VI. El Regreso al Espejo
El reencuentro fue en el mismo sendero, pero la laguna ahora reflejaba un cielo teñido de púrpura. Teo llegó con huellas de insomnio y una camisa abierta que mostraba el cuarzo brillando sobre vello rubio.
—Rebeca me dejó —anunció, sin preámbulos—. Dijo que uso la espiritualidad para esconderme.
Agustín no se movió. Un chajá aterrizó cerca, clavando su pico rojo en el lodo.
—¿Y vos qué creés? —preguntó, sabiendo la respuesta.
Teo miró hacia el agua. En el reflejo, sus cuerpos parecían fundirse con los árboles ancestrales.

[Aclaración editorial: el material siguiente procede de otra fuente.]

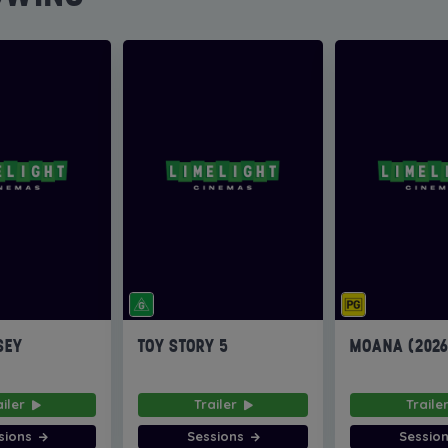
SEY
TOY STORY 5
MOANA (202
ailer
Trailer
Traile
sions
Sessions
Sessio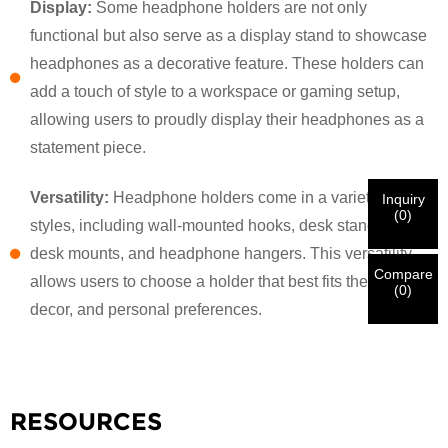
Display:
Some headphone holders are not only
functional but also serve as a display stand to showcase
×
VERIFY YOUR IDENTITY
headphones as a decorative feature. These holders can
I'm
add a touch of style to a workspace or gaming setup,
CHARM's Customer
allowing users to proudly display their headphones as a
Please enter your current work email address below in
order to verify your are real CHARM's customer.
statement piece.
We've received your request and will
VERIFY
your
submitted
Versatility:
Headphone holders come in a variety of
Inquiry
information for authentication and authorization. Once
I'm
(
0
)
styles, including wall-mounted hooks, desk stands, under-
the
Before Submitting please
VERIFY ALL
information is
New Visitor
Submit
Go Back
identification is verified, you will receive an E-mail
CORRECT.
Incorrect information will lead to the failure
desk mounts, and headphone hangers. This versatility
notification.
in materials being sent.
Compare
allows users to choose a holder that best fits their space,
(
0
)
decor, and personal preferences.
Submit
Go Back
RESOURCES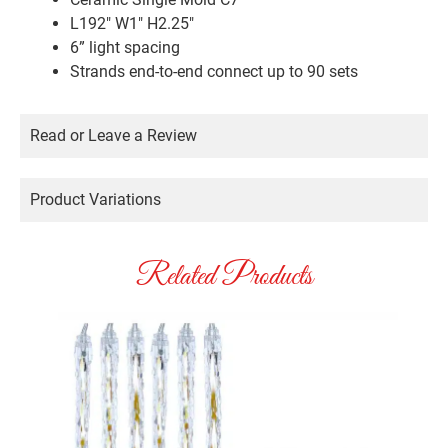
L192″ W1″ H2.25″
6” light spacing
Strands end-to-end connect up to 90 sets
Read or Leave a Review
Product Variations
Related Products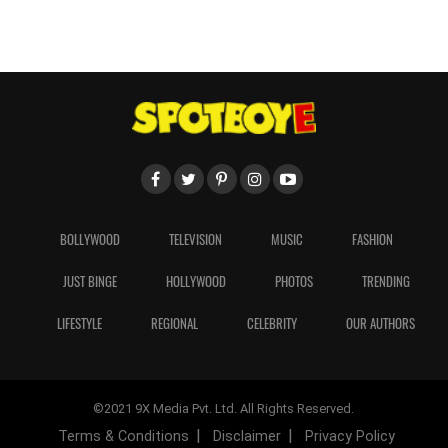
BOLLYWOOD
TELEVISION
MUSIC
FASHION
JUST BINGE
HOLLYWOOD
PHOTOS
TRENDING
LIFESTYLE
REGIONAL
CELEBRITY
OUR AUTHORS
©2021 9X Media Pvt. Ltd. All Rights Reserved.
Terms & Conditions
Disclaimer
Privacy Policy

—Creo que tengo miedo de que esto —señaló el espacio entre ellos— sea más grande que mis enseñanzas.
VII. El Ritual Quebrado
Fue Agustín quien cerró la distancia esta vez. Sus labios rozaron la cicatriz que Teo tenía sobre el labio, resto de una pelea adolescente que nunca había contado. No hubo beso, pero el contacto duró lo suficiente para que el colgante de cuarzo se calentara entre sus pieles.
—¿Ves? —murmuró Agustín—. El límite también es un lugar.
Teo no se apartó. Sus manos encontraron las caderas de Agustín, no para empujar, sino para sostener. Alrededor, los quebrachos susurraban en una lengua muerta.
VIII. Los Cuerpos como Mapas
No hicieron el amor. No cruzaron la línea que Teo llamaba "sagrada". Pero esa tarde, al separarse, hubo un pacto nuevo: dejar de usar a Rebeca como escudo, dejar de citar a Freud como profeta.
En las semanas siguientes, comenzaron a caminar la laguna en silencio cómplice. A veces, cuando la luz atravesaba las nubes, Agustín veía en los ojos de Teo un destello de aquel chico que peleaba por trofeos vacíos. Otras veces, eran sólo dos hombres hermosos y perdidos, mapeando con sus pasos la frontera movediza entre el deseo y el dogma.
La laguna sigue ahí, testigo de cuerpos que aprenden a hablar sin sermones. Los
chajás siguen gritando advertencias que nadie entiende. Y en algún lugar entre
el cuarzo y las flores de lapacho, un colgante yace enterrado, esperando que
nuevos hombres vengan a desenterrar sus propios límites.